**TASK DETAILS:** Without including any images, please transcribe all the lines below exactly.

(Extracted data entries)
═══
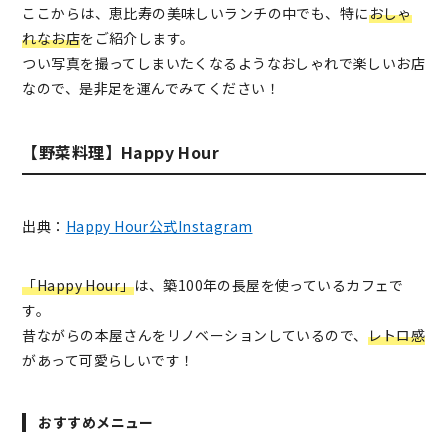
ここからは、恵比寿の美味しいランチの中でも、特に
おしゃ
れなお店
をご紹介します。
つい写真を撮ってしまいたくなるようなおしゃれで楽しいお店
なので、是非足を運んでみてください！
【野菜料理】Happy Hour
出典：
Happy Hour公式Instagram
「Happy Hour」
は、築100年の長屋を使っているカフェで
す。
昔ながらの本屋さんをリノベーションしているので、
レトロ感
があって可愛らしいです！
おすすめメニュー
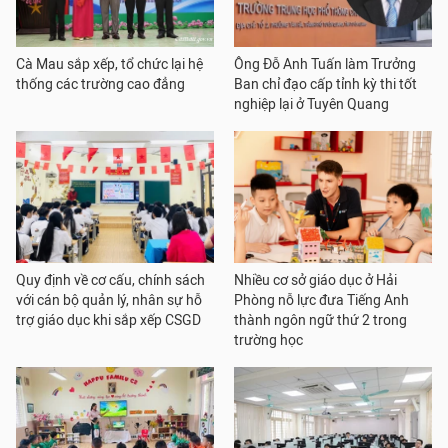
Cà Mau sắp xếp, tổ chức lại hệ
Ông Đỗ Anh Tuấn làm Trưởng
thống các trường cao đẳng
Ban chỉ đạo cấp tỉnh kỳ thi tốt
nghiệp lại ở Tuyên Quang
Quy định về cơ cấu, chính sách
Nhiều cơ sở giáo dục ở Hải
với cán bộ quản lý, nhân sự hỗ
Phòng nỗ lực đưa Tiếng Anh
trợ giáo dục khi sắp xếp CSGD
thành ngôn ngữ thứ 2 trong
trường học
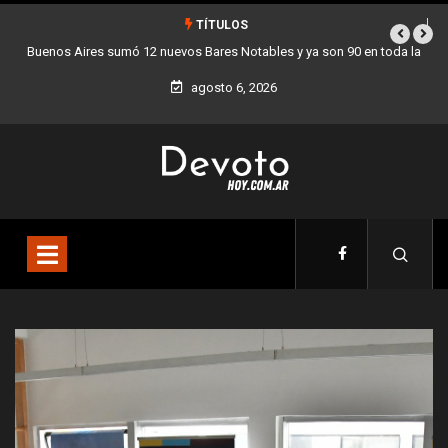
TÍTULOS
a
Los stands móviles de la Ciudad llegan esta semana a Villa Devoto
agosto 6, 2026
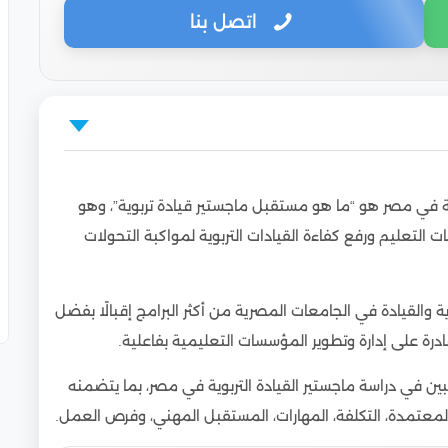
اتصل بنا
سة في مصر هو “ما هو مستقبل ماجستير قيادة تربوية”، وهو
التعليم ورفع كفاءة القيادات التربوية لمواكبة التحولات
التخصص؟
ة والقيادة في الجامعات المصرية من أكثر البرامج إقبالًا بفضل
لتعليم
ادرة على إدارة وتطوير المؤسسات التعليمية بفاعلية.
ير القيادة التربوية
بين في دراسة ماجستير القيادة التربوية في مصر، بما يتضمنه
لمعتمدة، التكلفة، المهارات، المستقبل المهني، وفرص العمل.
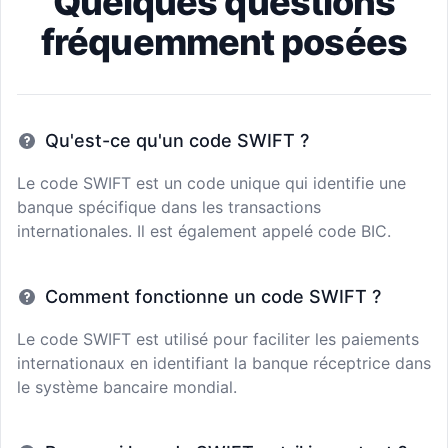
Quelques questions
fréquemment posées
Qu'est-ce qu'un code SWIFT ?
Le code SWIFT est un code unique qui identifie une
banque spécifique dans les transactions
internationales. Il est également appelé code BIC.
Comment fonctionne un code SWIFT ?
Le code SWIFT est utilisé pour faciliter les paiements
internationaux en identifiant la banque réceptrice dans
le système bancaire mondial.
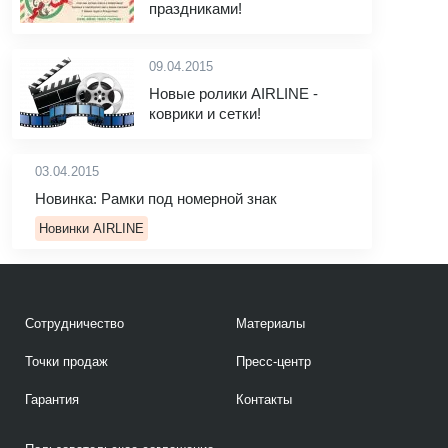
праздниками!
09.04.2015
Новые ролики AIRLINE -
коврики и сетки!
03.04.2015
Новинка: Рамки под номерной знак
Новинки AIRLINE
Сотрудничество
Материалы
Точки продаж
Пресс-центр
Гарантия
Контакты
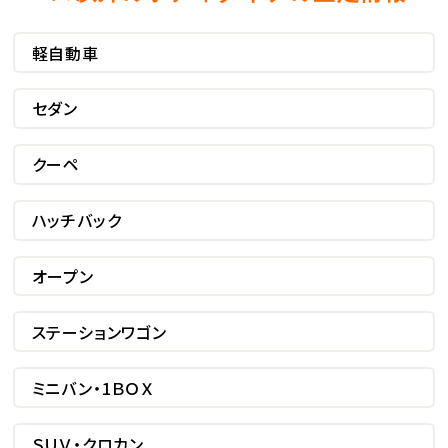
軽自動車
セダン
クーペ
ハッチバック
オープン
ステーションワゴン
ミニバン・1ＢＯＸ
ＳＵＶ・クロカン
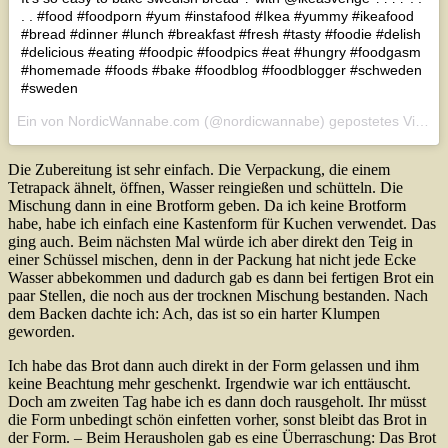
. . #food #foodporn #yum #instafood #Ikea #yummy #ikeafood
#bread #dinner #lunch #breakfast #fresh #tasty #foodie #delish
#delicious #eating #foodpic #foodpics #eat #hungry #foodgasm
#homemade #foods #bake #foodblog #foodblogger #schweden
#sweden
Ein von NordicWannabe.com (@nordicwannabe) gepostetes Video am
Die Zubereitung ist sehr einfach. Die Verpackung, die einem
Tetrapack ähnelt, öffnen, Wasser reingießen und schütteln. Die
Mischung dann in eine Brotform geben. Da ich keine Brotform
habe, habe ich einfach eine Kastenform für Kuchen verwendet. Das
ging auch. Beim nächsten Mal würde ich aber direkt den Teig in
einer Schüssel mischen, denn in der Packung hat nicht jede Ecke
Wasser abbekommen und dadurch gab es dann bei fertigen Brot ein
paar Stellen, die noch aus der trocknen Mischung bestanden. Nach
dem Backen dachte ich: Ach, das ist so ein harter Klumpen
geworden.
Ich habe das Brot dann auch direkt in der Form gelassen und ihm
keine Beachtung mehr geschenkt. Irgendwie war ich enttäuscht.
Doch am zweiten Tag habe ich es dann doch rausgeholt. Ihr müsst
die Form unbedingt schön einfetten vorher, sonst bleibt das Brot in
der Form. – Beim Herausholen gab es eine Überraschung: Das Brot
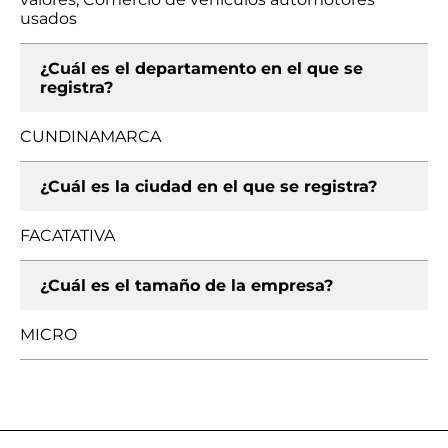
usados
¿Cuál es el departamento en el que se
registra?
CUNDINAMARCA
¿Cuál es la ciudad en el que se registra?
FACATATIVA
¿Cuál es el tamaño de la empresa?
MICRO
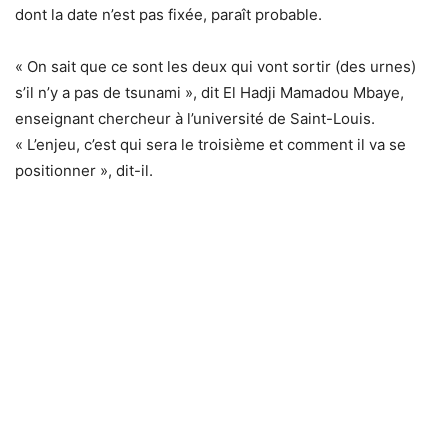
dont la date n’est pas fixée, paraît probable.
« On sait que ce sont les deux qui vont sortir (des urnes)
s’il n’y a pas de tsunami », dit El Hadji Mamadou Mbaye,
enseignant chercheur à l’université de Saint-Louis.
« L’enjeu, c’est qui sera le troisième et comment il va se
positionner », dit-il.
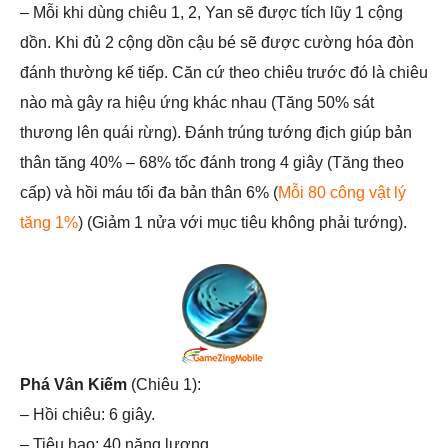
– Mỗi khi dùng chiêu 1, 2, Yan sẽ được tích lũy 1 cộng
dồn. Khi đủ 2 cộng dồn cậu bé sẽ được cường hóa đòn
đánh thường kế tiếp. Căn cứ theo chiêu trước đó là chiêu
nào mà gây ra hiệu ứng khác nhau (Tăng 50% sát
thương lên quái rừng). Đánh trúng tướng địch giúp bản
thân tăng 40% – 68% tốc đánh trong 4 giây (Tăng theo
cấp) và hồi máu tối đa bản thân 6% (
Mỗi 80 công vật lý
tăng 1%
) (Giảm 1 nửa với mục tiêu không phải tướng).
Phá Vân Kiếm
(Chiêu 1):
– Hồi chiêu: 6 giây.
– Tiêu hao: 40 năng lượng.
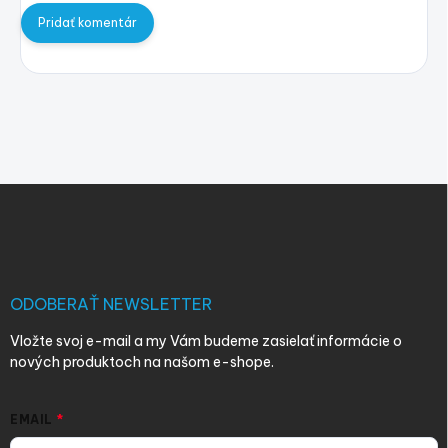
Pridať komentár
Z
á
p
ä
t
i
ODOBERAŤ NEWSLETTER
e
Vložte svoj e-mail a my Vám budeme zasielať informácie o
nových produktoch na našom e-shope.
EMAIL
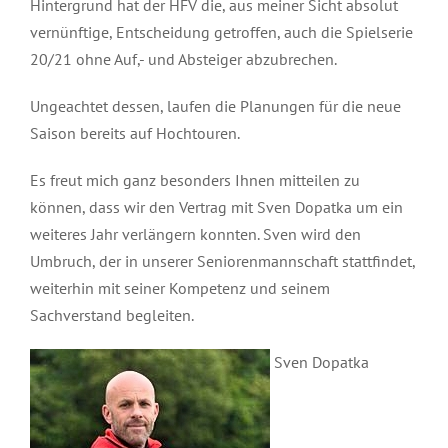
Hintergrund hat der HFV die, aus meiner Sicht absolut
vernünftige, Entscheidung getroffen, auch die Spielserie
20/21 ohne Auf,- und Absteiger abzubrechen.
Ungeachtet dessen, laufen die Planungen für die neue
Saison bereits auf Hochtouren.
Es freut mich ganz besonders Ihnen mitteilen zu
können, dass wir den Vertrag mit Sven Dopatka um ein
weiteres Jahr verlängern konnten. Sven wird den
Umbruch, der in unserer Seniorenmannschaft stattfindet,
weiterhin mit seiner Kompetenz und seinem
Sachverstand begleiten.
Sven Dopatka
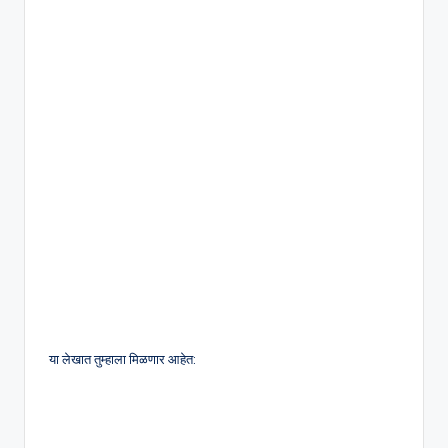
s
या लेखात तुम्हाला मिळणार आहेत:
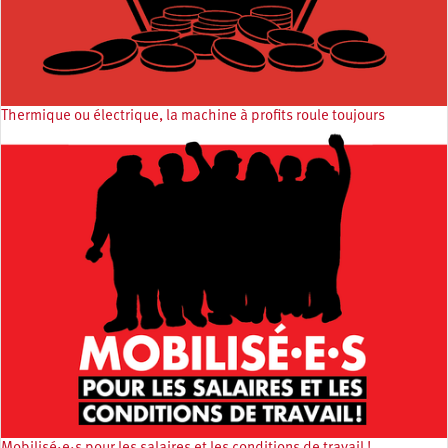
Thermique ou électrique, la machine à profits roule toujours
═══
**EXERCISE SOLUTION:**
ここからは、恵比寿の美味しいランチの中でも、特に
おしゃ
れなお店
をご紹介します。
つい写真を撮ってしまいたくなるようなおしゃれで楽しいお店
なので、是非足を運んでみてください！
【野菜料理】Happy Hour
出典：
Happy Hour公式Instagram
「Happy Hour」
は、築100年の長屋を使っているカフェで
す。
昔ながらの本屋さんをリノベーションしているので、
レトロ感
があって可愛らしいです！
おすすめメニュー
Cà Mau sắp xếp, tổ chức lại hệ
Ông Đỗ Anh Tuấn làm Trưởng
thống các trường cao đẳng
Ban chỉ đạo cấp tỉnh kỳ thi tốt
nghiệp lại ở Tuyên Quang
Quy định về cơ cấu, chính sách
Nhiều cơ sở giáo dục ở Hải
với cán bộ quản lý, nhân sự hỗ
Phòng nỗ lực đưa Tiếng Anh
trợ giáo dục khi sắp xếp CSGD
thành ngôn ngữ thứ 2 trong
trường học
TÍTULOS
a
Los stands móviles de la Ciudad llegan esta semana a Villa Devoto
agosto 6, 2026
اتصل بنا
سة في مصر هو “ما هو مستقبل ماجستير قيادة تربوية”، وهو
التعليم ورفع كفاءة القيادات التربوية لمواكبة التحولات
التخصص؟
ة والقيادة في الجامعات المصرية من أكثر البرامج إقبالًا بفضل
لتعليم
ادرة على إدارة وتطوير المؤسسات التعليمية بفاعلية.
ير القيادة التربوية
بين في دراسة ماجستير القيادة التربوية في مصر، بما يتضمنه
لمعتمدة، التكلفة، المهارات، المستقبل المهني، وفرص العمل.
Quelques questions
fréquemment posées
Qu'est-ce qu'un code SWIFT ?
Le code SWIFT est un code unique qui identifie une
banque spécifique dans les transactions
internationales. Il est également appelé code BIC.
Comment fonctionne un code SWIFT ?
Le code SWIFT est utilisé pour faciliter les paiements
internationaux en identifiant la banque réceptrice dans
le système bancaire mondial.
праздниками!
09.04.2015
Новые ролики AIRLINE -
коврики и сетки!
03.04.2015
Новинка: Рамки под номерной знак
Новинки AIRLINE
Сотрудничество
Материалы
Точки продаж
Пресс-центр
Гарантия
Контакты
軽自動車
セダン
クーペ
ハッチバック
オープン
ステーションワゴン
ミニバン・1ＢＯＸ
ＳＵＶ・クロカン
. . #food #foodporn #yum #instafood #Ikea #yummy #ikeafood
#bread #dinner #lunch #breakfast #fresh #tasty #foodie #delish
#delicious #eating #foodpic #foodpics #eat #hungry #foodgasm
#homemade #foods #bake #foodblog #foodblogger #schweden
#sweden
Ein von NordicWannabe.com (@nordicwannabe) gepostetes Video am
Die Zubereitung ist sehr einfach. Die Verpackung, die einem
Tetrapack ähnelt, öffnen, Wasser reingießen und schütteln. Die
Mischung dann in eine Brotform geben. Da ich keine Brotform
habe, habe ich einfach eine Kastenform für Kuchen verwendet. Das
ging auch. Beim nächsten Mal würde ich aber direkt den Teig in
einer Schüssel mischen, denn in der Packung hat nicht jede Ecke
Wasser abbekommen und dadurch gab es dann bei fertigen Brot ein
paar Stellen, die noch aus der trocknen Mischung bestanden. Nach
dem Backen dachte ich: Ach, das ist so ein harter Klumpen
geworden.
Ich habe das Brot dann auch direkt in der Form gelassen und ihm
keine Beachtung mehr geschenkt. Irgendwie war ich enttäuscht.
Doch am zweiten Tag habe ich es dann doch rausgeholt. Ihr müsst
die Form unbedingt schön einfetten vorher, sonst bleibt das Brot in
der Form. – Beim Herausholen gab es eine Überraschung: Das Brot
usados
¿Cuál es el departamento en el que se
registra?
CUNDINAMARCA
¿Cuál es la ciudad en el que se registra?
FACATATIVA
¿Cuál es el tamaño de la empresa?
MICRO
dont la date n’est pas fixée, paraît probable.
« On sait que ce sont les deux qui vont sortir (des urnes)
s’il n’y a pas de tsunami », dit El Hadji Mamadou Mbaye,
enseignant chercheur à l’université de Saint-Louis.
« L’enjeu, c’est qui sera le troisième et comment il va se
positionner », dit-il.
– Mỗi khi dùng chiêu 1, 2, Yan sẽ được tích lũy 1 cộng
dồn. Khi đủ 2 cộng dồn cậu bé sẽ được cường hóa đòn
đánh thường kế tiếp. Căn cứ theo chiêu trước đó là chiêu
nào mà gây ra hiệu ứng khác nhau (Tăng 50% sát
thương lên quái rừng). Đánh trúng tướng địch giúp bản
thân tăng 40% – 68% tốc đánh trong 4 giây (Tăng theo
cấp) và hồi máu tối đa bản thân 6% (
Mỗi 80 công vật lý
tăng 1%
) (Giảm 1 nửa với mục tiêu không phải tướng).
Phá Vân Kiếm
(Chiêu 1):
– Hồi chiêu: 6 giây.
– Tiêu hao: 40 năng lượng.
Pridať komentár
Z
á
p
ä
t
i
ODOBERAŤ NEWSLETTER
e
Vložte svoj e-mail a my Vám budeme zasielať informácie o
nových produktoch na našom e-shope.
EMAIL
Hintergrund hat der HFV die, aus meiner Sicht absolut
vernünftige, Entscheidung getroffen, auch die Spielserie
20/21 ohne Auf,- und Absteiger abzubrechen.
Ungeachtet dessen, laufen die Planungen für die neue
Saison bereits auf Hochtouren.
Es freut mich ganz besonders Ihnen mitteilen zu
können, dass wir den Vertrag mit Sven Dopatka um ein
weiteres Jahr verlängern konnten. Sven wird den
Umbruch, der in unserer Seniorenmannschaft stattfindet,
weiterhin mit seiner Kompetenz und seinem
Sachverstand begleiten.
Sven Dopatka
s
या लेखात तुम्हाला मिळणार आहेत:
Thermique ou électrique, la machine à profits roule toujours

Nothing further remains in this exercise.